#### [What this task involves]
Omit every image, and transcribe the remaining entries exactly as given.

[Opening Recorded data section]

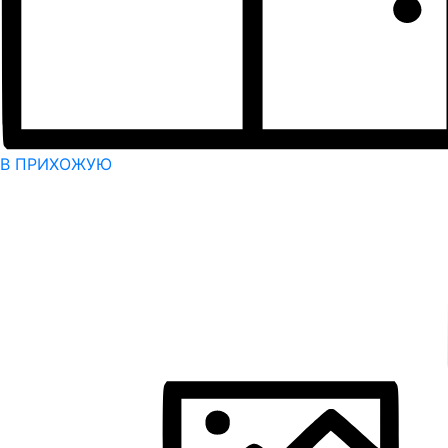
В ПРИХОЖУЮ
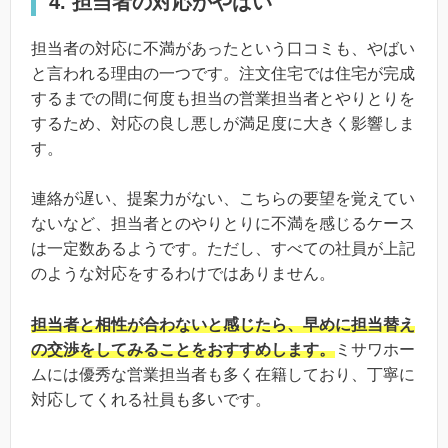
4. 担当者の対応がやばい
担当者の対応に不満があったという口コミも、やばい
と言われる理由の一つです。注文住宅では住宅が完成
するまでの間に何度も担当の営業担当者とやりとりを
するため、対応の良し悪しが満足度に大きく影響しま
す。
連絡が遅い、提案力がない、こちらの要望を覚えてい
ないなど、担当者とのやりとりに不満を感じるケース
は一定数あるようです。ただし、すべての社員が上記
のような対応をするわけではありません。
担当者と相性が合わないと感じたら、早めに担当替え
の交渉をしてみることをおすすめします。
ミサワホー
ムには優秀な営業担当者も多く在籍しており、丁寧に
対応してくれる社員も多いです。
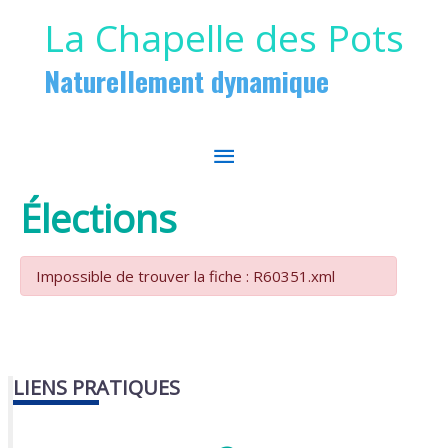
Aller au contenu
Aller au pied de page
La Chapelle des Pots
Naturellement dynamique
MENU
PRINCIPAL
Élections
Impossible de trouver la fiche : R60351.xml
LIENS PRATIQUES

[Closing Recorded data section]

#### [Response area]
В ПРИХОЖУЮ
4. 担当者の対応がやばい
担当者の対応に不満があったという口コミも、やばい
と言われる理由の一つです。注文住宅では住宅が完成
するまでの間に何度も担当の営業担当者とやりとりを
するため、対応の良し悪しが満足度に大きく影響しま
す。
連絡が遅い、提案力がない、こちらの要望を覚えてい
ないなど、担当者とのやりとりに不満を感じるケース
は一定数あるようです。ただし、すべての社員が上記
のような対応をするわけではありません。
担当者と相性が合わないと感じたら、早めに担当替え
の交渉をしてみることをおすすめします。
ミサワホー
ムには優秀な営業担当者も多く在籍しており、丁寧に
対応してくれる社員も多いです。
Aller au contenu
Aller au pied de page
La Chapelle des Pots
Naturellement dynamique
MENU
PRINCIPAL
Élections
Impossible de trouver la fiche : R60351.xml
LIENS PRATIQUES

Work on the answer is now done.